Several factors drive companies away from cooperating with Brazilian public authorities under the Clean Company Act:
- First, corporations are unsure which public authority they should negotiate with. The Clean Company Act provides that the Office of the Federal Comptroller General (CGU) is the body responsible for negotiating leniency agreements with legal entities that committed violations that harmed the Federal Executive Branch. As settling with corporations involves many legal questions, the Office of the Attorney General of the Union (AGU) cooperates with the CGU in the negotiations. However, over the course of Operation Car Wash, the Federal Public Prosecutor’s Office (MPF) has signed similar deals, which proved to be essential for those investigations.
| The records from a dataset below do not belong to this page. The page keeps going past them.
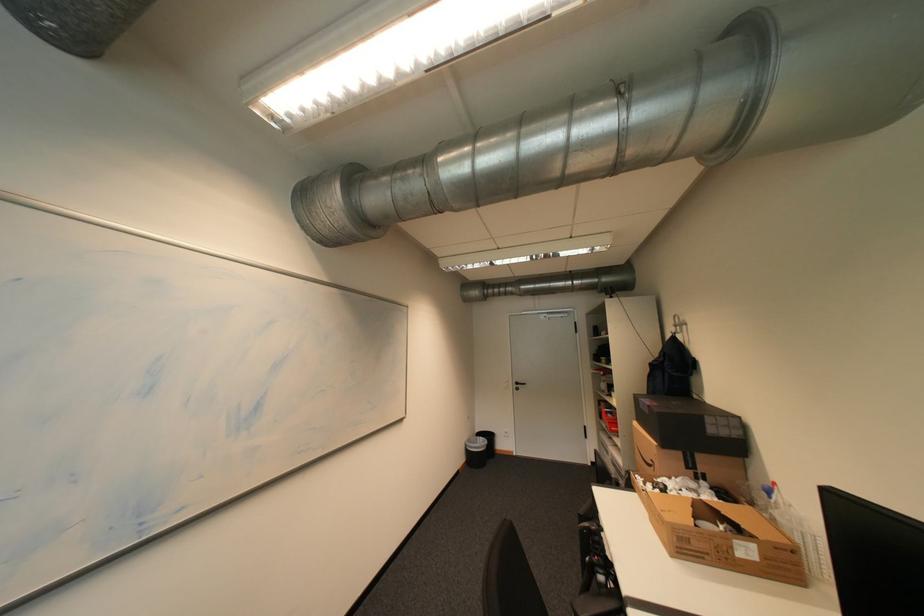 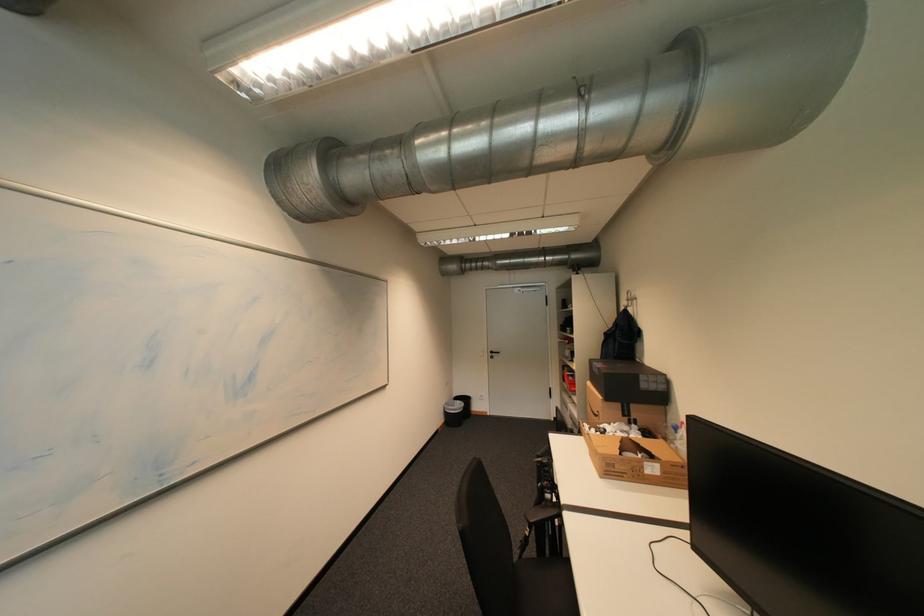 Question: The images are taken continuously from a first-person perspective. In which direction is your viewpoint rotating?

Choices:
 (A) Left
 (B) Right
 (C) Up
 (D) Down

Answer: (D)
In this context, which of these public agencies should a company contact to start negotiations?
- Second, under the framework established by the Brazilian Constitution, several different public bodies, all independent from each other, are in charge of enforcing anticorruption statutes. For example, all of the public agencies mentioned above may take legal or administrative measures to punish companies involved in acts of corruption. If a company signs a leniency agreement with one of these agencies, there is no guarantee that the others will abide by it as well. In addition, a General Accounting Office oversees the terms of the leniency agreement signed by the Executive Branch, and firms that negotiate a leniency agreement with one or more of the enforcement agencies run the risk that their leniency agreement will not be approved by the General Accounting Office. Moreover, Brazil has a federal system, and a company that negotiates a leniency agreement with federal authorities may still face prosecution by state or local authorities (and vice versa), as there is no system to coordinate prosecutions at different levels.
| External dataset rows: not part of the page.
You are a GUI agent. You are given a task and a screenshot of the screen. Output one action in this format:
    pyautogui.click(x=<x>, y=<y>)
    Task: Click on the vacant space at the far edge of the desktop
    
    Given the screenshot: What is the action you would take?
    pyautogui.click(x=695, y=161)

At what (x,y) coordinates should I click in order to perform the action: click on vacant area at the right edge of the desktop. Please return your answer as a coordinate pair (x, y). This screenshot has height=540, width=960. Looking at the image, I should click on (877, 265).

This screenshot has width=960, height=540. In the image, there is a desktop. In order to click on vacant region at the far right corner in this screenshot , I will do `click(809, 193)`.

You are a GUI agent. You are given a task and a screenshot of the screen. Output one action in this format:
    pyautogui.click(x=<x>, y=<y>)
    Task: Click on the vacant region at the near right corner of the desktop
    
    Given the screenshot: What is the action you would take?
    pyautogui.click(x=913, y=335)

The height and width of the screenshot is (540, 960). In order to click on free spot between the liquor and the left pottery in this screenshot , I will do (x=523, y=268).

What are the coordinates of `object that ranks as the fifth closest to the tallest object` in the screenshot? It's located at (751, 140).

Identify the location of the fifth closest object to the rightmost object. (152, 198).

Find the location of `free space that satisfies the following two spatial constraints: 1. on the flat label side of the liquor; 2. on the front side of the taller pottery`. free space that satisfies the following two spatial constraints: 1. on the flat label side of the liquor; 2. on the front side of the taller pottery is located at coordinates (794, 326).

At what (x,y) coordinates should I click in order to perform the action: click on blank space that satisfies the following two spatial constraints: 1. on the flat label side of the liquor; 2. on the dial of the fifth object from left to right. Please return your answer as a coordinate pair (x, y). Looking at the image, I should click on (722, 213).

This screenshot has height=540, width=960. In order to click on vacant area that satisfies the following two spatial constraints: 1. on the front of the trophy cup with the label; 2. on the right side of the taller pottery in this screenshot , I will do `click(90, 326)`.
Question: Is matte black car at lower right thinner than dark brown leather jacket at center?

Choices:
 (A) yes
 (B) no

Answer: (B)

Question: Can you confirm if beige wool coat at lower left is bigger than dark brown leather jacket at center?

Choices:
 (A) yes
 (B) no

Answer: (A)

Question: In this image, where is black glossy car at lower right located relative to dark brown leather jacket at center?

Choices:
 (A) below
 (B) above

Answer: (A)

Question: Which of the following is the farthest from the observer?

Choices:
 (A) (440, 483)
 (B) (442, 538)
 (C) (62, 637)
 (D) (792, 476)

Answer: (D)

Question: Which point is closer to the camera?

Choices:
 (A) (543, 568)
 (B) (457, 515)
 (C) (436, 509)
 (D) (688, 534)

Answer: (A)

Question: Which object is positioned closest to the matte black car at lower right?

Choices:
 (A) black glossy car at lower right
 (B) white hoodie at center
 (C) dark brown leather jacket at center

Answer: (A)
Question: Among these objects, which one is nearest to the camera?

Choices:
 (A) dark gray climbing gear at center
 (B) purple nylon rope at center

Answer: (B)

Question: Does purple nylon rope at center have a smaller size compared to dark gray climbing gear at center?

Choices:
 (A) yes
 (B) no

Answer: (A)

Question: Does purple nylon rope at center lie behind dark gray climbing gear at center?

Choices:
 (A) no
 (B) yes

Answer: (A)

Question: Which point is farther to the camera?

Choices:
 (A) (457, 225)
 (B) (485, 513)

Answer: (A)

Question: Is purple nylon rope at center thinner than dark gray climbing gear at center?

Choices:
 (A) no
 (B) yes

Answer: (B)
- Third, even if the company manages to sign a leniency agreement under Brazil’s Clean Company Act, the company must fully repair the damage it has caused. While this requirement is sensible in principle, in practice corporations find it very difficult to predict the financial burden they will bear. Additionally, even firms that receive leniency may still have to pay significant fines, and may also face tax consequences. Thus, companies may consider that the possible legal benefits of negotiating a leniency agreement are insufficient to outweigh the costs of reporting violations that otherwise might remain unnoticed by the authorities.
- Fourth, a leniency agreement signed under the Clean Company Act does not protect the individuals involved in the offenses from potential criminal prosecution. Indeed, the Act requires, as a condition of a leniency agreement for the company, that the firm identify all the natural persons who also took part in the misconduct, and provide the public authorities with the information and documents necessary to hold those offenders accountable. Considering that many large Brazilian companies are family-owned and that those who may be held personally liable oftentimes are still influential in the company, a conflict of interest may arise. Individuals are unlikely to produce evidence against themselves just to benefit the corporation.
- Finally, corporations are aware that, without their cooperation, law enforcement authorities may not be able to detect the offense or to obtain sufficient evidence to bring a successful prosecution. Thus, the likelihood of being punished by the government on its own does not appear to be high enough to overcome all the legal uncertainty noted above.
It’s true that Federal Prosecutors involved in the so-called Car Wash Operation have made extensive use of cooperative mechanisms, and have succeeded in concluding some leniency agreements with corporations. But these leniency agreements rest on somewhat shaky legal grounds, and to justify them, Federal Prosecutors have advanced an innovative interpretation that involves combining many different statutory provisions. While the prosecutors’ argument is plausible, there is no guarantee that Superior Courts will ultimately accept this reasoning. It would be far better to reform the leniency agreement provisions under the Clean Company Act to address the deficiencies noted above. While comprehensive reform will be challenging, there are a few steps Brazil could take now to encourage companies to self-report more frequently.
- First, Brazil must encourage effective coordination among the different public agencies potentially involved in negotiating leniency. Considering that the most important bodies responsible for anticorruption measures have their own constitutional duties and responsibilities, the law should encourage collaboration and joint negotiation, which would also end the risk of multiple prosecutions for the same offenses.
- Second, the law should allow leniency agreements also to provide leniency to individuals who want to self-report jointly with the company. This would avoid conflicts of interest within the firms. Similar regulation already exists in Brazilian law concerning the leniency agreements signed under Brazil’s competition law and this same principle should be extended to the anticorruption context.
- Finally, and more generally, Brazilian companies will not have a sufficient incentive to voluntarily disclose corrupt practices unless they face a serious risk of detection and punishment. This implies the need for more general reforms to improve the effectiveness of Brazilian anticorruption enforcement. Leniency agreements can be a powerful tool, but they only work if companies have a sufficient fear of getting caught.